Вот принимали мы однажды новые сейнеры на судостроительном заводике в Петрозаводске и готовили их к арктическому рейсу.
В те времена на северном перегоне неразбериха была страшная. Дизельное топливо, которое переправляло для нас министерство, захватила себе Карело-Финская Республика и отдала своему сельскому хозяйству: их тракторам пахать было не на чем; теплое обмундирование доставали чуть ли не в Одессе. Словом, то одно, то другое, то третье...

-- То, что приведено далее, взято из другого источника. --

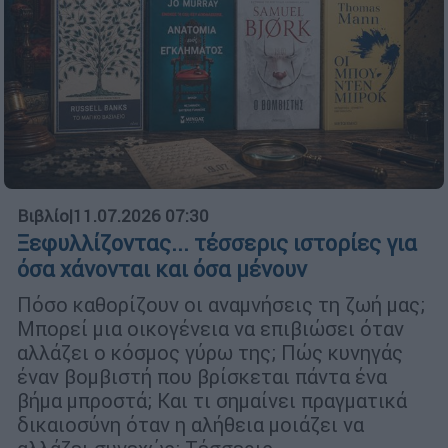
Βιβλίο
|
11.07.2026 07:30
Ξεφυλλίζοντας... τέσσερις ιστορίες για
όσα χάνονται και όσα μένουν
Πόσο καθορίζουν οι αναμνήσεις τη ζωή μας;
Μπορεί μια οικογένεια να επιβιώσει όταν
αλλάζει ο κόσμος γύρω της; Πώς κυνηγάς
έναν βομβιστή που βρίσκεται πάντα ένα
βήμα μπροστά; Και τι σημαίνει πραγματικά
δικαιοσύνη όταν η αλήθεια μοιάζει να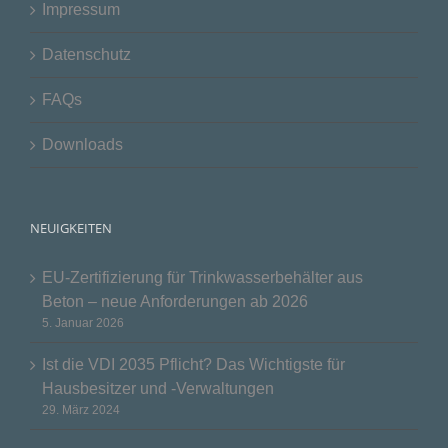
Impressum
Datenschutz
FAQs
Downloads
NEUIGKEITEN
EU-Zertifizierung für Trinkwasserbehälter aus
Beton – neue Anforderungen ab 2026
5. Januar 2026
Ist die VDI 2035 Pflicht? Das Wichtigste für
Hausbesitzer und -Verwaltungen
29. März 2024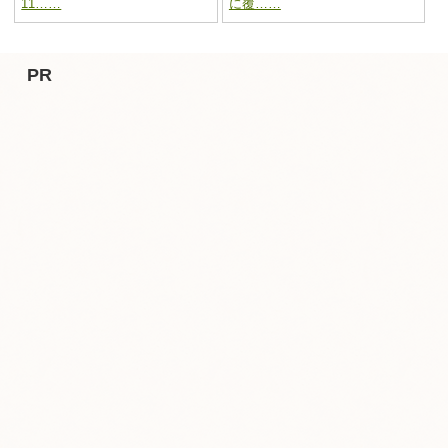
11……
に覆……
PR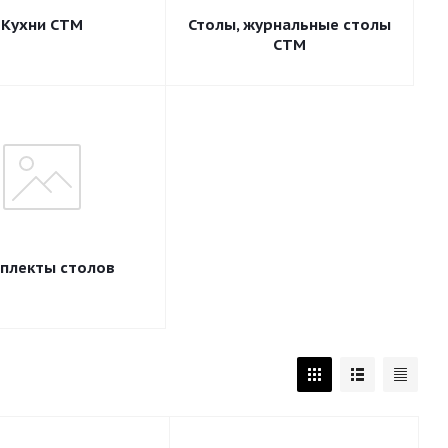
Кухни СТМ
Столы, журнальные столы
СТМ
плекты столов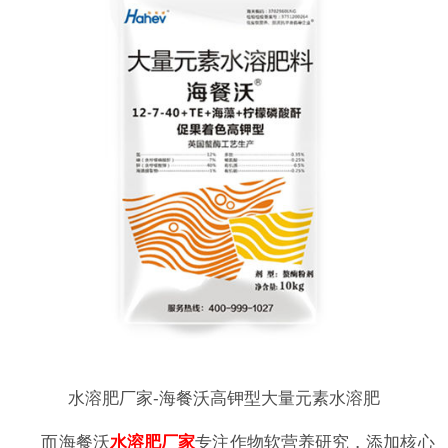
水溶肥厂家-海餐沃高钾型大量元素水溶肥
而海餐沃
水溶肥厂家
专注作物软营养研究，添加核心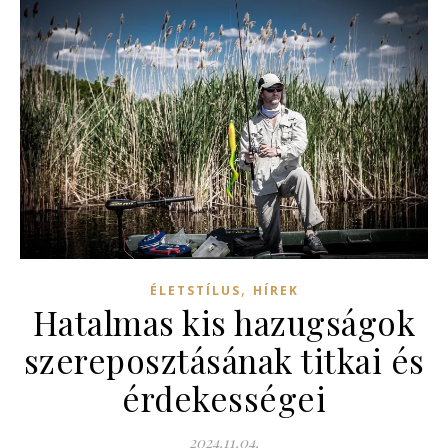
,
ÉLETSTÍLUS
HÍREK
Hatalmas kis hazugságok
szereposztásának titkai és
érdekességei
2024.11.04.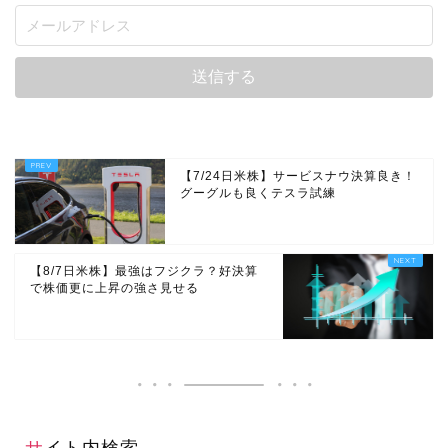
【7/24日米株】サービスナウ決算良き！
グーグルも良くテスラ試練
【8/7日米株】最強はフジクラ？好決算
で株価更に上昇の強さ見せる
サイト内検索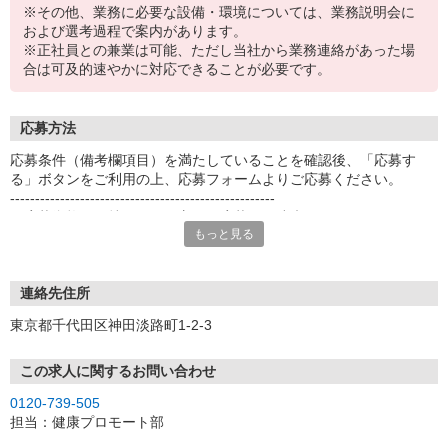
※その他、業務に必要な設備・環境については、業務説明会に
および選考過程で案内があります。
※正社員との兼業は可能、ただし当社から業務連絡があった場
合は可及的速やかに対応できることが必要です。
応募方法
応募条件（備考欄項目）を満たしていることを確認後、「応募す
る」ボタンをご利用の上、応募フォームよりご応募ください。
-----------------------------------------------------
※応募資格をお持ちでない方はご応募をご遠慮ください。
もっと見る
-----------------------------------------------------
＜応募後の流れについて＞
[1]応募ボタンよりエントリー
連絡先住所
[2]オンライン説明会（PC・スマートフォン）にて業務内容・働き方
東京都千代田区神田淡路町1-2-3
のご説明
[3]正式応募のご案内
[4]Web面接（PC・スマートフォンによるオンライン面接）
この求人に関するお問い合わせ
[5]保健指導相談員登録
0120-739-505
[6]新人研修（オンライン研修や集合・個別研修、自己学習）
担当：健康プロモート部
[7]お仕事開始
（エントリーからお仕事開始までの平均期間は1〜2か月程度です）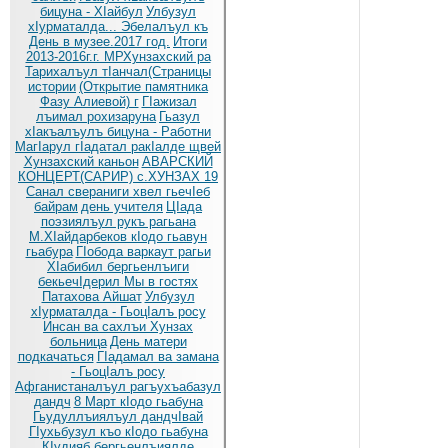
бицуна - ХIайбул
Улбузул
хIурматалда... Эбелалъул къ
День в музее.2017 год.
Итоги
2013-2016г.г. МРХунзахский ра
Тарихалъул тIанчал(Страницы
истории
(Открытие памятника
Фазу Алиевой) г
ГIажизал
лъимал рохизаруна
Гьазул
хIакъалъулъ бицуна - Работни
МагIарул гIадатал ракIалде щвей
Хунзахский каньон
АВАРСКИЙ
КОНЦЕРТ(САРИР) с.ХУНЗАХ 19
Санал свераниги хвел гьечIеб
байрам
день учителя
ЦIада
поэзиялъул рукъ рагьана
М.ХIайдарбеков кIодо гьавун
гьабура
ГIобода варкаут рагьи
ХIабибил бергьенлъиги
бекьечIдерил
Мы в гостях
Патахова Айшат
Улбузул
хIурматалда - ГьоцIалъ росу
Инсан ва сахлъи Хунзах
больница
День матери
подкачаться
ГIадамал ва замана
- ГьоцIалъ росу
Афганистаналъул рагъухъабазул
дандч
8 Март кIодо гьабуна
Гьудуллъиялъул дандчIвай
ГIухьбузул къо кIодо гьабуна
КIудияб бергьенлъиялде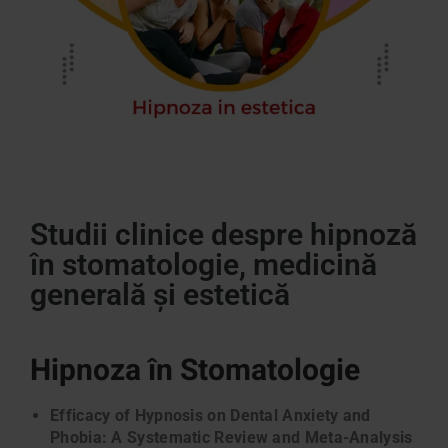
Studii clinice despre hipnoză
în stomatologie, medicină
generală și estetică
Hipnoza în Stomatologie
Efficacy of Hypnosis on Dental Anxiety and
Phobia: A Systematic Review and Meta-Analysis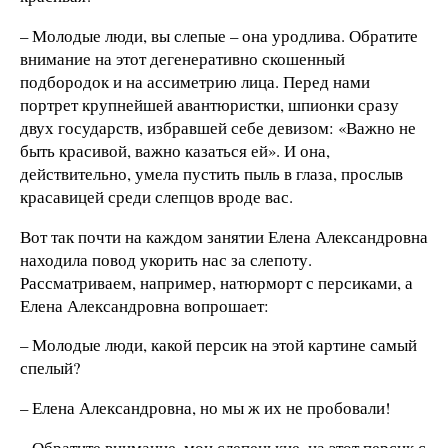
– Молодые люди, вы слепые – она уродлива. Обратите
внимание на этот дегенеративно скошенный
подбородок и на ассиметрию лица. Перед нами
портрет крупнейшей авантюристки, шпионки сразу
двух государств, избравшей себе девизом: «Важно не
быть красивой, важно казаться ей». И она,
действительно, умела пустить пыль в глаза, прослыв
красавицей среди слепцов вроде вас.
Вот так почти на каждом занятии Елена Александровна
находила повод укорить нас за слепоту.
Рассматриваем, например, натюрморт с персиками, а
Елена Александровна вопрошает:
– Молодые люди, какой персик на этой картине самый
спелый?
– Елена Александровна, но мы ж их не пробовали!
– Обратите внимание, мои слепенькие, на этот персик с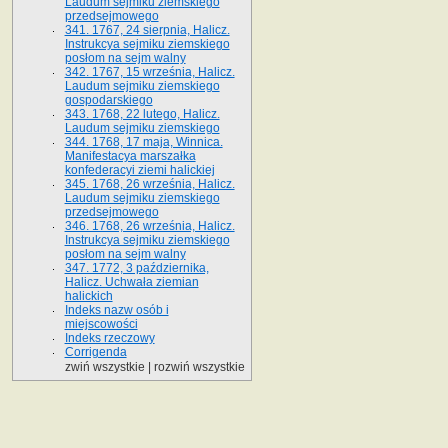
Laudum sejmiku ziemskiego
przedsejmowego
341. 1767, 24 sierpnia, Halicz.
Instrukcya sejmiku ziemskiego
posłom na sejm walny
342. 1767, 15 września, Halicz.
Laudum sejmiku ziemskiego
gospodarskiego
343. 1768, 22 lutego, Halicz.
Laudum sejmiku ziemskiego
344. 1768, 17 maja, Winnica.
Manifestacya marszałka
konfederacyi ziemi halickiej
345. 1768, 26 września, Halicz.
Laudum sejmiku ziemskiego
przedsejmowego
346. 1768, 26 września, Halicz.
Instrukcya sejmiku ziemskiego
posłom na sejm walny
347. 1772, 3 października,
Halicz. Uchwała ziemian
halickich
Indeks nazw osób i
miejscowości
Indeks rzeczowy
Corrigenda
zwiń wszystkie
|
rozwiń wszystkie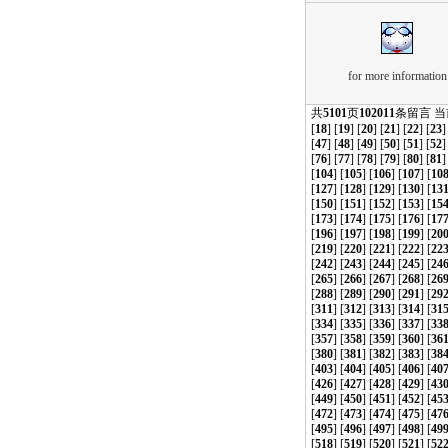
for more information
共
5101
页
102011
条留言 
[
18
] [
19
] [
20
] [
21
] [
22
] [
23
]
[
47
] [
48
] [
49
] [
50
] [
51
] [
52
]
[
76
] [
77
] [
78
] [
79
] [
80
] [
81
]
[
104
] [
105
] [
106
] [
107
] [
10
[
127
] [
128
] [
129
] [
130
] [
13
[
150
] [
151
] [
152
] [
153
] [
15
[
173
] [
174
] [
175
] [
176
] [
17
[
196
] [
197
] [
198
] [
199
] [
20
[
219
] [
220
] [
221
] [
222
] [
22
[
242
] [
243
] [
244
] [
245
] [
24
[
265
] [
266
] [
267
] [
268
] [
26
[
288
] [
289
] [
290
] [
291
] [
29
[
311
] [
312
] [
313
] [
314
] [
31
[
334
] [
335
] [
336
] [
337
] [
33
[
357
] [
358
] [
359
] [
360
] [
36
[
380
] [
381
] [
382
] [
383
] [
38
[
403
] [
404
] [
405
] [
406
] [
40
[
426
] [
427
] [
428
] [
429
] [
43
[
449
] [
450
] [
451
] [
452
] [
45
[
472
] [
473
] [
474
] [
475
] [
47
[
495
] [
496
] [
497
] [
498
] [
49
[
518
] [
519
] [
520
] [
521
] [
52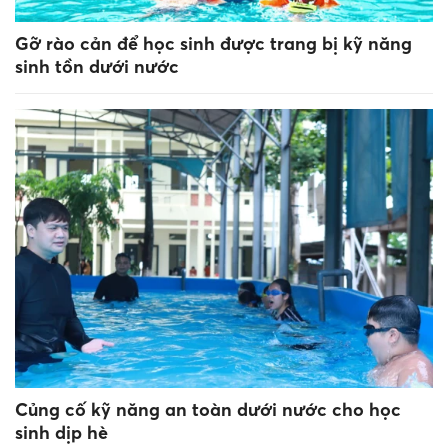
Gỡ rào cản để học sinh được trang bị kỹ năng
sinh tồn dưới nước
Củng cố kỹ năng an toàn dưới nước cho học
sinh dịp hè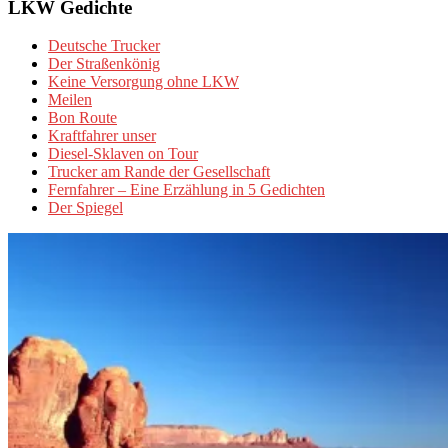
LKW Gedichte
Deutsche Trucker
Der Straßenkönig
Keine Versorgung ohne LKW
Meilen
Bon Route
Kraftfahrer unser
Diesel-Sklaven on Tour
Trucker am Rande der Gesellschaft
Fernfahrer – Eine Erzählung in 5 Gedichten
Der Spiegel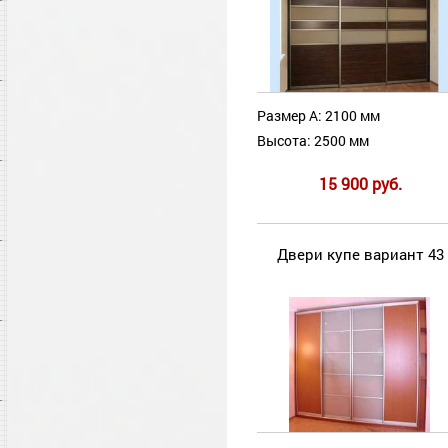
Размер А: 2100 мм
Высота: 2500 мм
15 900 руб.
Двери купе вариант 43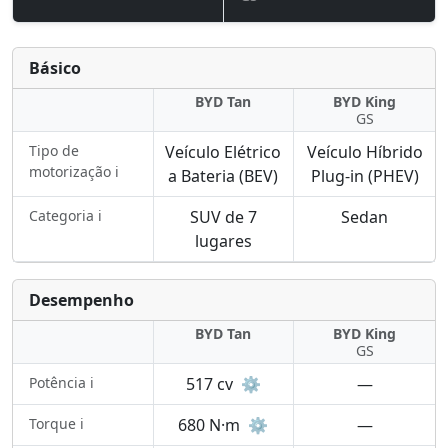
Básico
BYD Tan
BYD King
GS
Tipo de
Veículo Elétrico
Veículo Híbrido
motorização ℹ️
a Bateria (BEV)
Plug-in (PHEV)
Categoria ℹ️
SUV de 7
Sedan
lugares
Desempenho
BYD Tan
BYD King
GS
Potência ℹ️
517 cv
⚙️
—
Torque ℹ️
680 N·m
⚙️
—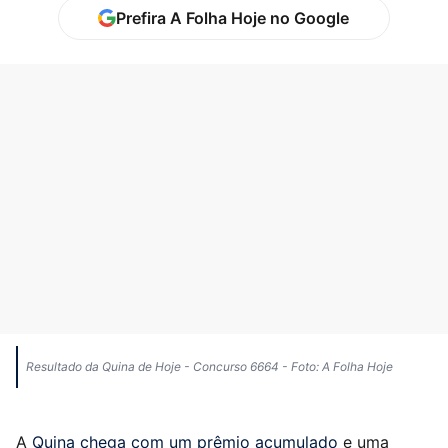
Prefira A Folha Hoje no Google
Resultado da Quina de Hoje - Concurso 6664 - Foto: A Folha Hoje
A
Quina chega com um prêmio acumulado
e uma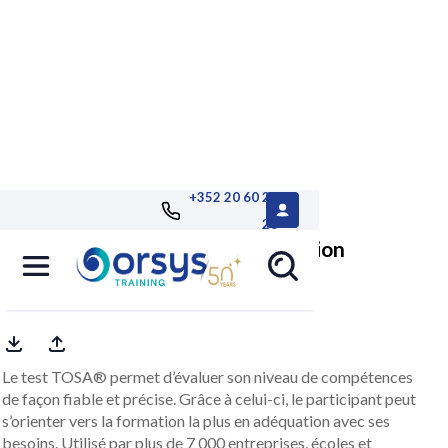
+352 20 60 25
26
TOSA® LibreOffice Calc, évaluation
rapport personnalisé inclus
Le test TOSA® permet d’évaluer son niveau de compétences
de façon fiable et précise. Grâce à celui-ci, le participant peut
s’orienter vers la formation la plus en adéquation avec ses
besoins. Utilisé par plus de 7 000 entreprises, écoles et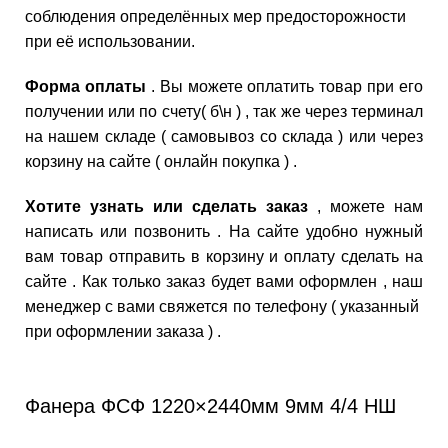
соблюдения определённых мер предосторожности
при её использовании.
Форма оплаты
. Вы можете оплатить товар при его
получении или по счету( б\н ) , так же через терминал
на нашем складе ( самовывоз со склада ) или через
корзину на сайте ( онлайн покупка ) .
Хотите узнать или сделать заказ
, можете нам
написать или позвонить . На сайте удобно нужный
вам товар отправить в корзину и оплату сделать на
сайте . Как только заказ будет вами оформлен , наш
менеджер с вами свяжется по телефону ( указанный
при оформлении заказа ) .
Фанера ФСФ 1220×2440мм 9мм 4/4 НШ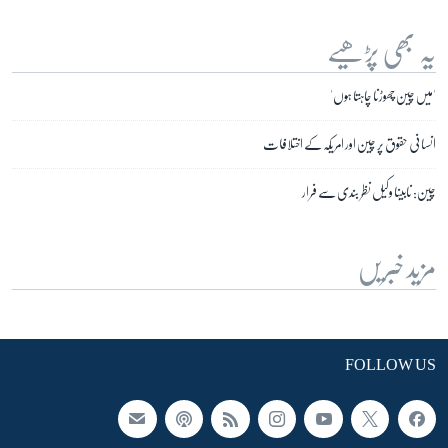
یہ بھی پڑھیے
'میں چین چھوڑنا چاہتا ہوں'
انسانی حقوق پر چین اور امریکہ کے اختلافات
چین: نابینا وکیل نظر بندی سے فرار
مزید خبریں
FOLLOW US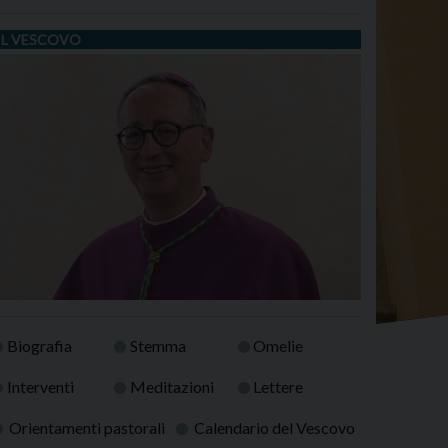
IL VESCOVO
Biografia
Stemma
Omelie
Interventi
Meditazioni
Lettere
Orientamenti pastorali
Calendario del Vescovo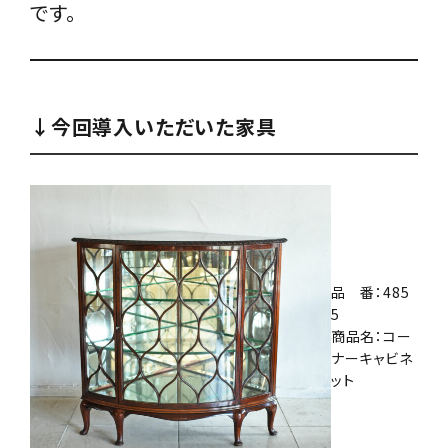
です。
↓今回導入いただいた家具
品 番：485
5
商品名：コー
ナーキャビネ
ット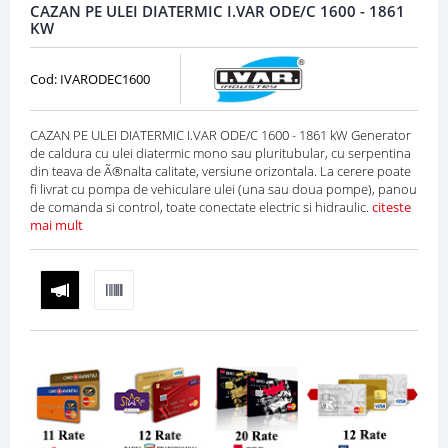
CAZAN PE ULEI DIATERMIC I.VAR ODE/C 1600 - 1861
KW
Cod: IVARODEC1600
CAZAN PE ULEI DIATERMIC I.VAR ODE/C 1600 - 1861 kW Generator
de caldura cu ulei diatermic mono sau pluritubular, cu serpentina
din teava de Ã®nalta calitate, versiune orizontala. La cerere poate
fi livrat cu pompa de vehiculare ulei (una sau doua pompe), panou
de comanda si control, toate conectate electric si hidraulic.
citeste
mai mult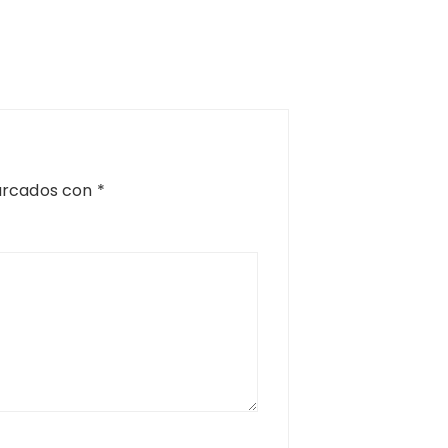
arcados con
*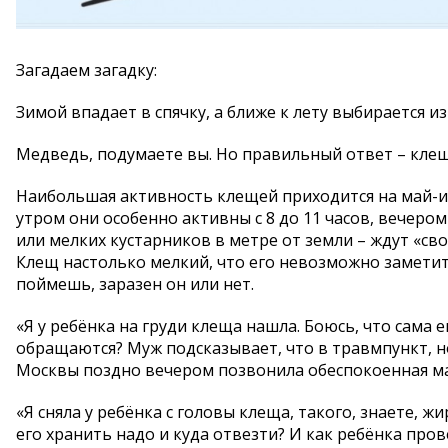
Загадаем загадку:
Зимой впадает в спячку, а ближе к лету выбирается и
Медведь, подумаете вы. Но правильный ответ – клещ
Наибольшая активность клещей приходится на май-ию
утром они особенно активны с 8 до 11 часов, вечером
или мелких кустарников в метре от земли – ждут «св
Клещ настолько мелкий, что его невозможно заметить
поймешь, заразен он или нет.
«Я у ребёнка на груди клеща нашла. Боюсь, что сама 
обращаются? Муж подсказывает, что в травмпункт, но
Москвы поздно вечером позвонила обеспокоенная м
«Я сняла у ребёнка с головы клеща, такого, знаете, ж
его хранить надо и куда отвезти? И как ребёнка про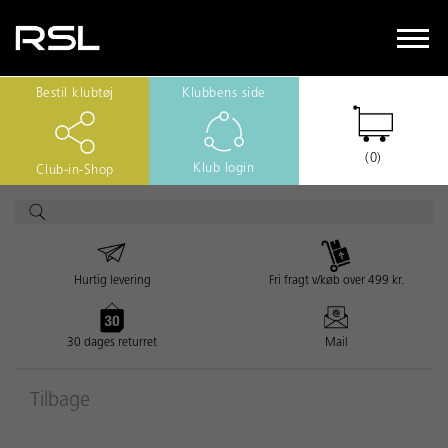
Bestil klubtøj
Klubbens side
(0)
Klub login
Club-in-Shop
Hurtig levering
Fri fragt v/køb over 499 kr.
30 dages returret
Mail
Tilbage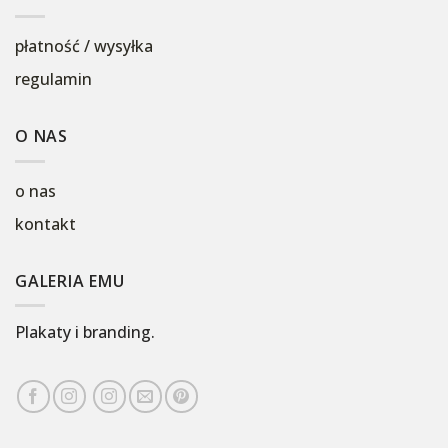
płatność / wysyłka
regulamin
O NAS
o nas
kontakt
GALERIA EMU
Plakaty i branding.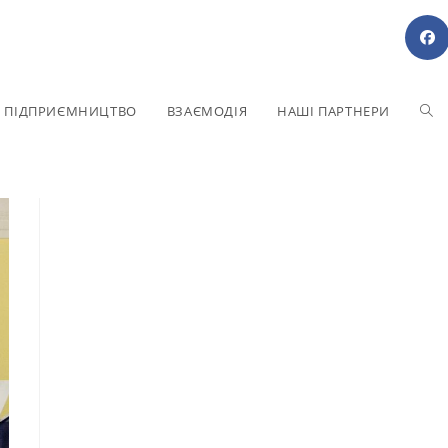
Е ПІДПРИЄМНИЦТВО
ВЗАЄМОДІЯ
НАШІ ПАРТНЕРИ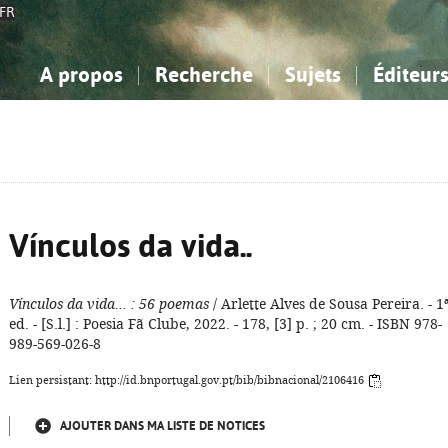
FR
A propos
Recherche
Sujets
Éditeur
a Bibliographie Nationale
imple
onnaissance, Information...
onnaissance, Information...
Avancée
Mes notices
Comment utiliser
Philosophie, psychologie...
Philosophie, psychologie...
Aide - FAQ
ciences sociales...
ciences sociales...
Mathématiques, sciences
Mathématiques, sciences
rts, sport...
rts, sport...
naturelles...
Littérature, linguistique...
naturelles...
Littérature, linguistique...
Vínculos da vida..
Vínculos da vida...
: 56 poemas
/ Arlette Alves de Sousa Pereira. - 1
ed. - [S.l.] : Poesia Fã Clube, 2022. - 178, [3] p. ; 20 cm. - ISBN 978-
989-569-026-8
Lien persistant: http://id.bnportugal.gov.pt/bib/bibnacional/2106416
AJOUTER DANS MA LISTE DE NOTICES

Голова кругом идет, и очень ругаться хочется. А тут еще кока у нас нет, и приходится водить команду несколько раз в день на берег, в столовую.
Этим всем и воспользовался старший помощник, чтобы уговорить меня взять в рейс коком того беспалого Ваську.
— Кок, сами знаете, сегодня вещь дефицитная, — сказал мне старпом. — Кока надо брать за жабру и тащить на пароход. А вы отказываетесь. Нельзя таким разборчивым быть, товарищ капитан. Всякий дефицит всегда за жабру хватать надо.
Старпом у меня был хороший. Молодой, правда, и не очень грамотный, но умение хватать вовремя развито в нем было чрезвычайно. Помню, когда мы уже пришли в Беломорск, чиф однажды ночью три автомобильные покрышки где-то стащил. Из таких покрышек самые хорошие кранцы получаются, а кранцев на судне у нас недоставало.
Заботливый был старпом. Тут ничего не скажешь. Ему за эту заботливость и «мешок завязали» накрепко. Да еще грубоват был, на глотку очень сильный. Матросы между собой звали старпома горлопаном.
Вот он мне и сказал, что этого Ваську надо брать за жабру, пока другие этого не сделали. Я объясняю Василию Михайловичу, что кок больно молодой и никогда не плавал в море. К тому же уголовник — год в тюрьме просидел. Совпадение у него еще такое нехорошее: на руке нет двух пальцев, а фамилия Беспалов.
Старпом ударил себя кулаком в грудь и говорит:
— То, что Беспалов, — это ничего. Его Васей зовут. Тезка он мой. А это что-нибудь да значит. Мальчишка? Да. Против факта не попрешь. Но уже в три геологические экспедиции поваром съездил. Желание работать ну прямо-таки крупными буквами у него на морде написано. Боевой в общем парень. А в тюрьму по неопытности попал в молодости. В цирке был как-то. В первом ряду сидел. А на манеже — тигры. У одного хвост из клетки высунулся и вот по опилкам извивается. Вася за хвост ухватил, на руку его намотал и ждет: что дальше будет? Тигр сперва удивился. Потом стал на свою укротительницу зубами щелкать. А Вася все держит. Скандал получился. Васю за хулиганство и упекли на годик. Интересный он парень. И характер в нем есть, как видите...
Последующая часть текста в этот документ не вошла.